▶ _What this task involves_
Write the data out verbatim.

Collected data:
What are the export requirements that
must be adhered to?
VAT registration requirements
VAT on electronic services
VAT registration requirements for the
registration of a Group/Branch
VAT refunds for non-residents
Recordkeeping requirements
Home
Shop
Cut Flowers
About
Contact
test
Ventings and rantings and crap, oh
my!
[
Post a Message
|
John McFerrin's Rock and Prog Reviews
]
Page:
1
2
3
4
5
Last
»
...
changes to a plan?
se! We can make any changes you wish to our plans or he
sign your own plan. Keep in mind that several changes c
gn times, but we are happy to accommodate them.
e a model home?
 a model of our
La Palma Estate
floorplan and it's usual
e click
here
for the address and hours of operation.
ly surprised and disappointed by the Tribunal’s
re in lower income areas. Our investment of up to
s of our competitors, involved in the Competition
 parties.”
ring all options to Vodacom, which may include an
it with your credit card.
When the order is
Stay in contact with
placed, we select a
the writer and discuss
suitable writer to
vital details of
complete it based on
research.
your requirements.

▶ _Response to the task_
What are the export requirements that
must be adhered to?
VAT registration requirements
VAT on electronic services
VAT registration requirements for the
registration of a Group/Branch
VAT refunds for non-residents
Recordkeeping requirements
Home
Shop
Cut Flowers
About
Contact
test
Ventings and rantings and crap, oh
my!
[
Post a Message
|
John McFerrin's Rock and Prog Reviews
]
Page:
1
2
3
4
5
Last
»
...
changes to a plan?
se! We can make any changes you wish to our plans or he
sign your own plan. Keep in mind that several changes c
gn times, but we are happy to accommodate them.
e a model home?
 a model of our
La Palma Estate
floorplan and it's usual
e click
here
for the address and hours of operation.
ly surprised and disappointed by the Tribunal’s
re in lower income areas. Our investment of up to
s of our competitors, involved in the Competition
 parties.”
ring all options to Vodacom, which may include an
it with your credit card.
When the order is
Stay in contact with
placed, we select a
the writer and discuss
suitable writer to
vital details of
complete it based on
research.
your requirements.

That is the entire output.